══ Provided records ══
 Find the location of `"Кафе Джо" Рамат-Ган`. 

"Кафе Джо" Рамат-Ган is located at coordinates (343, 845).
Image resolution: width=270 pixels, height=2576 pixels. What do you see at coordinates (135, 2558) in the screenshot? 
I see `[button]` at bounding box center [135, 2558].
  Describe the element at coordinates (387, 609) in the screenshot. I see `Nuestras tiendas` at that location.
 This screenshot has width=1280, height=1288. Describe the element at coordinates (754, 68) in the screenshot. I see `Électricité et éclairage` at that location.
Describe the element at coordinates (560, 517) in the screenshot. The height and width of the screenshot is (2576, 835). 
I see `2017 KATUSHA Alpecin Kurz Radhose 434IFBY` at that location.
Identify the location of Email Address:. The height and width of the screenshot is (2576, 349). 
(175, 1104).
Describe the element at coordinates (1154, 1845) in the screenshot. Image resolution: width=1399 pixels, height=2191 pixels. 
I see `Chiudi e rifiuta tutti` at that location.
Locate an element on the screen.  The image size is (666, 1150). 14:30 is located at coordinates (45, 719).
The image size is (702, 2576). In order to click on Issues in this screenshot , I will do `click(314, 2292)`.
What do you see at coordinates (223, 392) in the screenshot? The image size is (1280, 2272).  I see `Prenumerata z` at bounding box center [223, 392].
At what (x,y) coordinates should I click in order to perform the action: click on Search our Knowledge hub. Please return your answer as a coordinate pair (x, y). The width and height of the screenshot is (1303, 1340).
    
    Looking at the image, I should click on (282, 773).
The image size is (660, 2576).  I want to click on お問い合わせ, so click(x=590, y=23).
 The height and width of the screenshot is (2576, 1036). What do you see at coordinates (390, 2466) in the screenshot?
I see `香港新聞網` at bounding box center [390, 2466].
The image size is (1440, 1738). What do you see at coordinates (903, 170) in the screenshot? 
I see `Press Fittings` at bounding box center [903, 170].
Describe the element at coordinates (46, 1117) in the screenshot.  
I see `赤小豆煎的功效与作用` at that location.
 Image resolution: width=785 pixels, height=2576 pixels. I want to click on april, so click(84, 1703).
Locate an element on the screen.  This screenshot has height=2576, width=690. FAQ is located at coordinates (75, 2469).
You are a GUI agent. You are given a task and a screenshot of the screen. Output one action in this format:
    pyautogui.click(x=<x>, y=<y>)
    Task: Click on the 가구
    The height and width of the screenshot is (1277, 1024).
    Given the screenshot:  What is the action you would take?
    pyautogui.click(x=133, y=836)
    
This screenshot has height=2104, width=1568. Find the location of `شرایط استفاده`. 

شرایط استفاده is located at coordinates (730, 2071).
═══
Exercise details →
Only the lines from the one with "Describe the element at coordinates (46, 1117)" through the final line above belong in the answer, each retyped exactly.

Answer section →
Describe the element at coordinates (46, 1117) in the screenshot.  
I see `赤小豆煎的功效与作用` at that location.
 Image resolution: width=785 pixels, height=2576 pixels. I want to click on april, so click(84, 1703).
Locate an element on the screen.  This screenshot has height=2576, width=690. FAQ is located at coordinates (75, 2469).
You are a GUI agent. You are given a task and a screenshot of the screen. Output one action in this format:
    pyautogui.click(x=<x>, y=<y>)
    Task: Click on the 가구
    The height and width of the screenshot is (1277, 1024).
    Given the screenshot:  What is the action you would take?
    pyautogui.click(x=133, y=836)
    
This screenshot has height=2104, width=1568. Find the location of `شرایط استفاده`. 

شرایط استفاده is located at coordinates (730, 2071).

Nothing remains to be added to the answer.